Âgé d'une trentaine d'années, un homme qui cogère "depuis 15 ans" un des "fours" de Maurepas raconte à l'AFP gagner "2.000 euros par semaine".
Les affaires vont "de mieux en mieux", notamment "grâce à la coke", assure-t-il.
Arrivée du crack
Les points de deal rennais proposent une cocaïne parfois fragmentée pour que le demi-gramme coûte 30 euros, un prix d'appel pour les consommateurs, remarque Guillaume Pavic, chercheur pour l'Observatoire français des drogues et des tendances addictives OFDT).
Si pour les autorités, le "point de bascule" à Rennes est récent, l'expert le situe dès 2016 quand les toxicomanes américains ont délaissé la cocaïne sud-américaine au profit des opioïdes comme le Fentanyl.
Les cartels sud-américains inondent alors le marché européen, notamment via les côtes bretonnes et normandes.
Résultat, la poudre blanche afflue en Bretagne. "L'effet est mécanique: les prix baissent, les consommateurs augmentent", remarque l'expert.
La région présente un "bon vivier de clients" grâce à la présence de 350 festivals et freeparties par an, note-t-il. La consommation de haschich, cocaïne, ecstasy et de kétamine "s'y banalise".
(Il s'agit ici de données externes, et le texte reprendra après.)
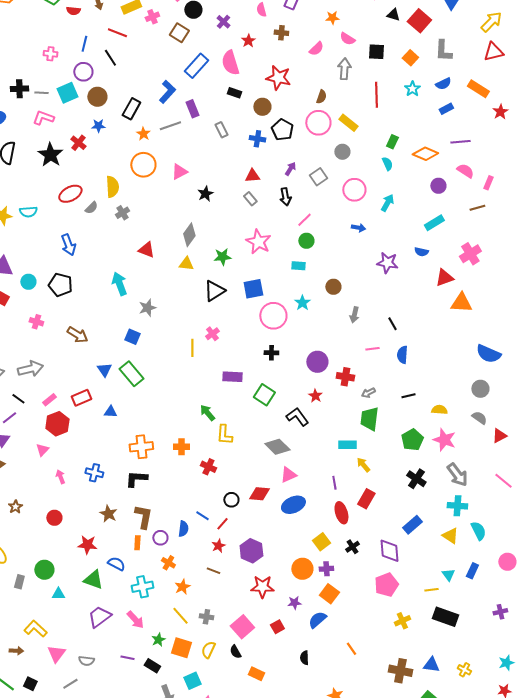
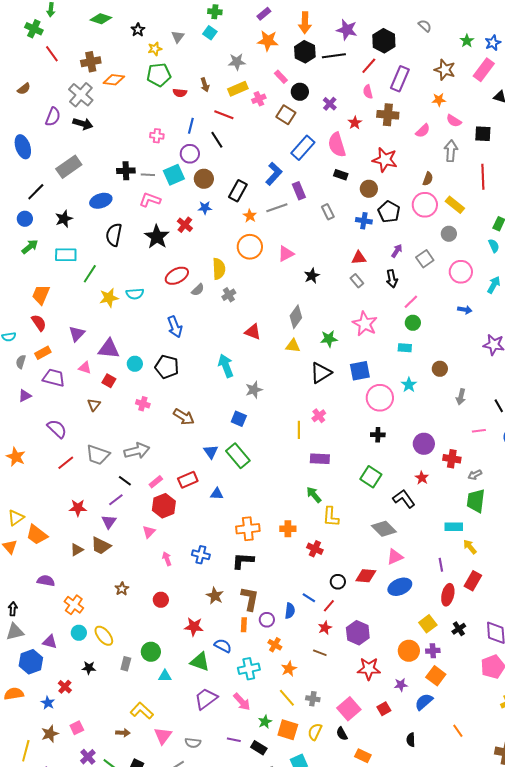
brown cross: (281, 33) -> (388, 115), size x1.5
purple rectangle: (232, 377) -> (320, 459), moved
red ellipse: (341, 513) -> (448, 595), turned 30

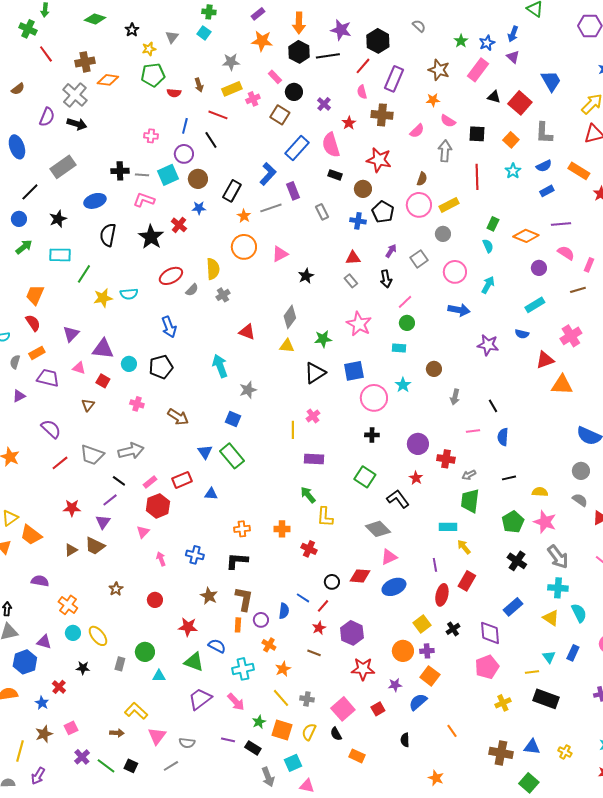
yellow rectangle: (455, 205) -> (449, 205), turned -66
blue arrow: (465, 310) -> (459, 310), size x1.5
black pentagon: (167, 367) -> (161, 367), turned -30
orange cross: (248, 529) -> (242, 529), size x0.7

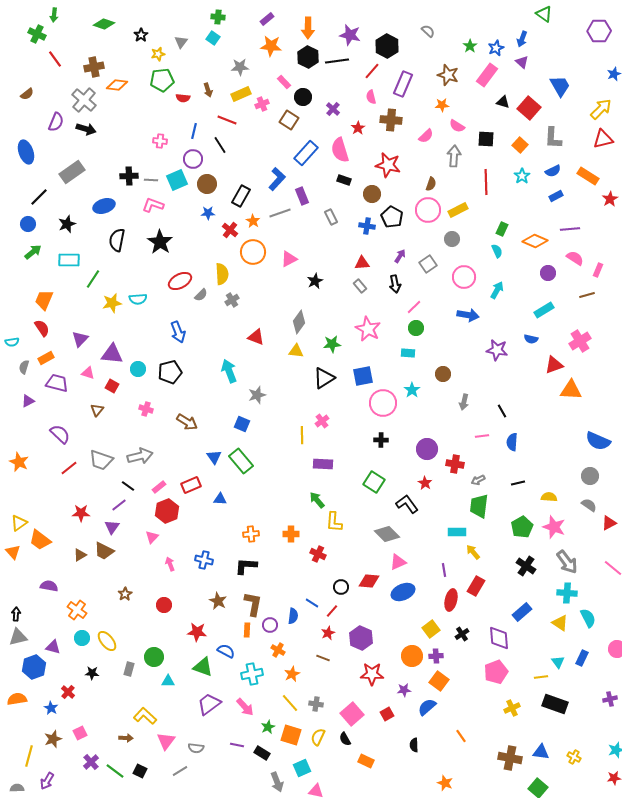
red cross: (179, 225) -> (230, 230), moved

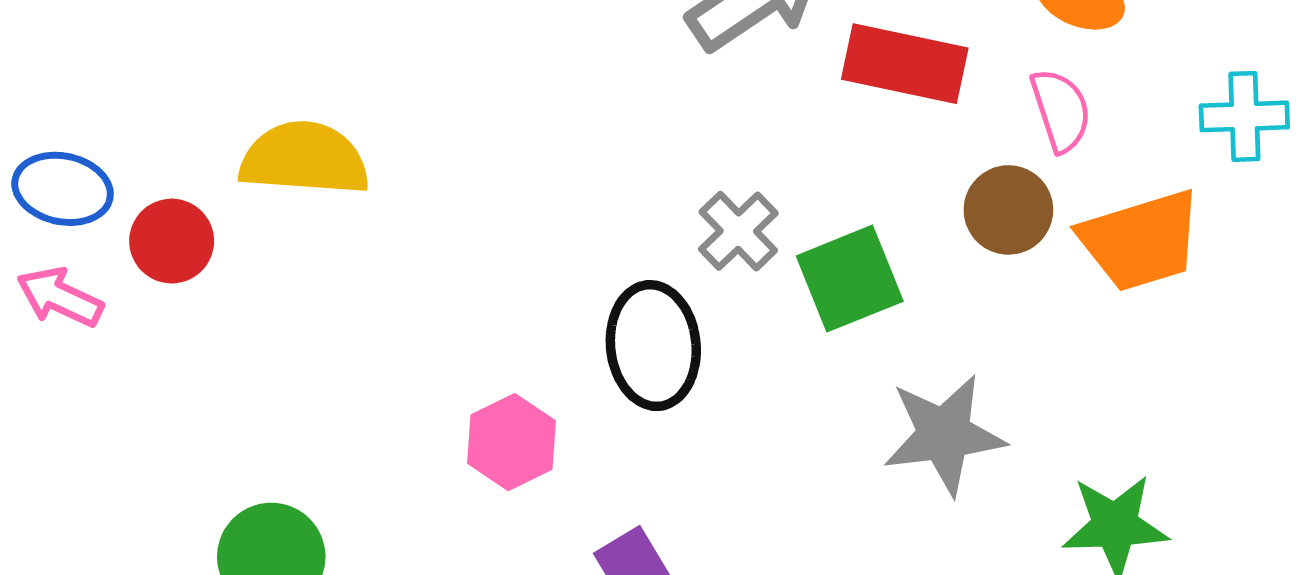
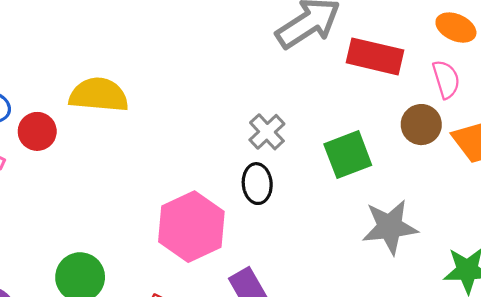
gray cross: (738, 231) -> (267, 132), moved
black ellipse: (653, 346) -> (257, 184), size x0.7
pink hexagon: (512, 442) -> (191, 227), size x1.6

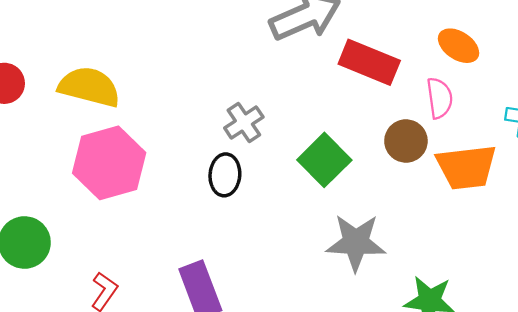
yellow semicircle: (99, 95) -> (89, 87), moved
green square: (348, 155) -> (324, 160), turned -33
pink hexagon: (191, 227) -> (109, 163), moved

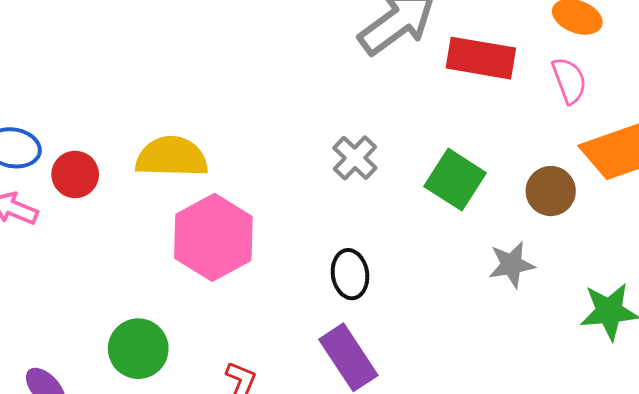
brown circle: (406, 141) -> (551, 191), moved
black ellipse: (225, 175) -> (350, 274), moved
gray star: (356, 242) -> (512, 265), size x0.7

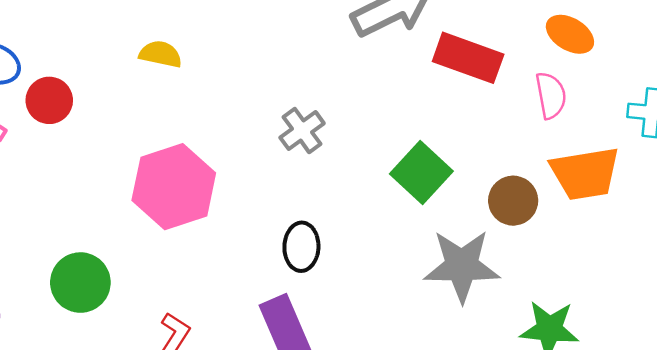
yellow semicircle: (172, 157) -> (160, 54), moved, size x0.6
gray cross: (355, 158) -> (302, 131), moved
gray star: (512, 265) -> (462, 266), size x1.6

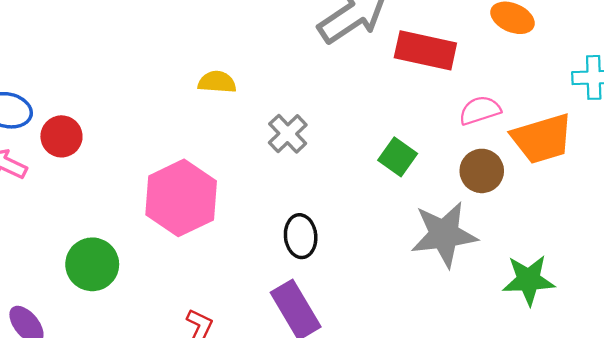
yellow semicircle: (160, 54) -> (217, 82), moved
pink semicircle: (551, 95) -> (480, 110), moved, turned -90
green square: (421, 172) -> (398, 157), size x0.7
green circle: (80, 283) -> (92, 264), moved

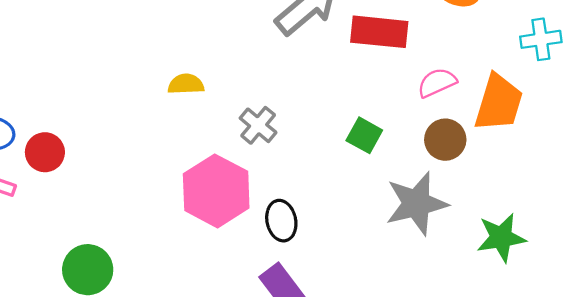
orange trapezoid: (542, 139) -> (499, 103), turned -50
pink hexagon: (181, 198) -> (216, 191), moved

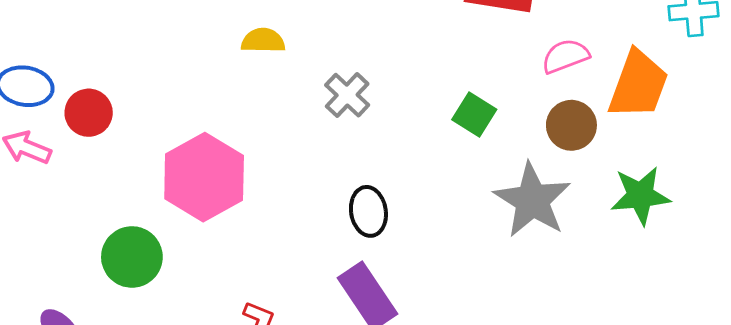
pink hexagon: (216, 191) -> (204, 177), moved
gray star: (416, 204) -> (532, 200), turned -30
green star: (501, 238) -> (640, 196), moved

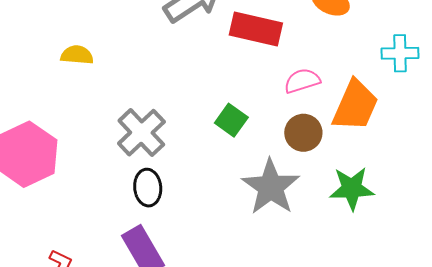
gray cross: (347, 95) -> (141, 133), moved, size x1.4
Comme partout en France, la cocaïne vendue "est de plus en plus pure, au risque d'augmenter les accidents de consommation", dont les overdoses, signale M. Pavic.
Fait plutôt rare hors Île-de-France, Rennes compte depuis 2023 au Blosne un point de vente de crack.
"Vendre du crack, c'est accepter que les personnes le consomment sur place. Cela fait fuir les autres clients et c'est un enfer pour les habitants", soupire M. Pavic.
Trois enquêteurs
Selon la maire de Rennes, Nathalie Appéré (PS), les récentes violences sont la conséquence de "rivalités liées au contrôle de point de deal".
Lundi, une nouvelle fusillade près du Blosne a visé une camionnette, sans faire de blessé mais touchant un appartement.
Face aux trafiquants, "il n'y a que trois enquêteurs pour la cellule dédiée au trafic de stup. Ils ne peuvent pas suivre", dénonce Frédéric Gallet, du syndicat Alliance.
"Il faut renforcer les équipes, passer Rennes en +secteur difficile+ pour que la prime qui va avec attire des recrues."
Le procureur Frédéric Teillet insiste également sur l'importance d'enquêter sur les réseaux de blanchiment d'argent. "Démanteler un point de deal, c'est une action de surface, qui doit être faite, mais ce n'est pas frapper au coeur."
Dans les quartiers, "l'enjeu est de garder contact avec les adolescents pour qu'ils puissent quitter le trafic s'ils le décident", plaide un acteur de terrain.
"Mais ce n'est possible qu'avec les jeunes qui habitent dans le quartier. Ceux qui ne font que passer, on les a déjà perdus."